Tuesday, February 9, 2010

Knitting a Round Yoke

I love circular yokes, and I love to draw out the designs. I tend to draw quite a few designs at a time, and then choose my favorite. Here's the design for the teddy bear yoke that I'm making right now.

This teddy bear sweater follows the pattern at www.knitnatters.com exactly except for the heart design for the yoke. In fact, all those sweaters are alike except for the yoke design.

You might think it's a waste of time to knit a circular teddy bear sweater, but it's a great way to try a circular yoke before you put one on a big project. For most sweaters, you have to make a circular yoke for the front and another for the back because the machine only has 200 needles. These yokes are wide. Big sweaters need a taller yoke and more decreases, as well, but all the techniques are the same.

A circular yoke needs some blank rows where you can do the decrease shaping - that's what the white rows above and below the hearts are for.

A circular yoke needs a border design. It's a rectangle, like the design above, but the decreases will bend it into a circle. And, there's a certain math to a circular yoke.
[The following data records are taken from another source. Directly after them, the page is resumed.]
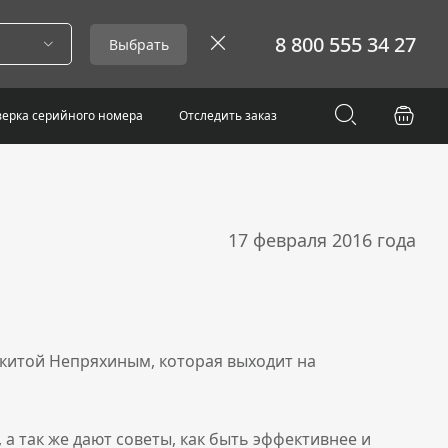
8 800 555 34 27
Выбрать
ерка серийного номера
Отследить заказ
17 февраля 2016 года
икитой Непряхиным, которая выходит на
 а так же дают советы, как быть эффективнее и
You need whole repeats to fit in the number of stitches for each part of the yoke.

The teddy bear year begins with 160 stitches + 2 stitches on each edge for seaming. 160 is evenly divisible by eight, the width of the scallops below the hearts. Then you decrease to 120 stitches + 2 for seaming, and the heart patterns are 24 stitches. 24 divides evenly into 120, so that's good. Then in the second white rows, the decreases take it down to 80 stitches + 2 edge stitches - and that scallop is eight stitches in a repeat.
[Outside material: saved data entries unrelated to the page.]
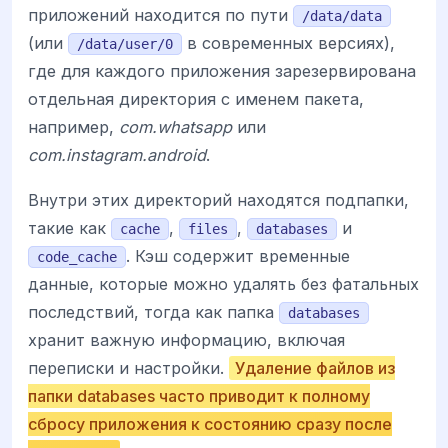
приложений находится по пути
/data/data
(или
в современных версиях),
/data/user/0
где для каждого приложения зарезервирована
отдельная директория с именем пакета,
например,
com.whatsapp
или
com.instagram.android
.
Внутри этих директорий находятся подпапки,
такие как
,
,
и
cache
files
databases
. Кэш содержит временные
code_cache
данные, которые можно удалять без фатальных
последствий, тогда как папка
databases
хранит важную информацию, включая
переписки и настройки.
Удаление файлов из
папки databases часто приводит к полному
сбросу приложения к состоянию сразу после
  1. Celinda, I do use DAK but I didn't use it for the Teddy Bear Sweater. I believe I just wrote a pattern with a measuring tape and calculator. Of course, I originally wrote the pattern so long ago that I hardly remember.

    I just DAK and a KnitLeader and I also chart from scratch, just depending on what I'm doing.

  2. OH - Celinda, I did use DAK for the heart design! I'll bet that's what you're asking about. That's the DAK stitch view that I used for the picture.

    I think DAK is ideal for stitch designs, and especially like to do "view repeats" so I can make sure I have the edges right.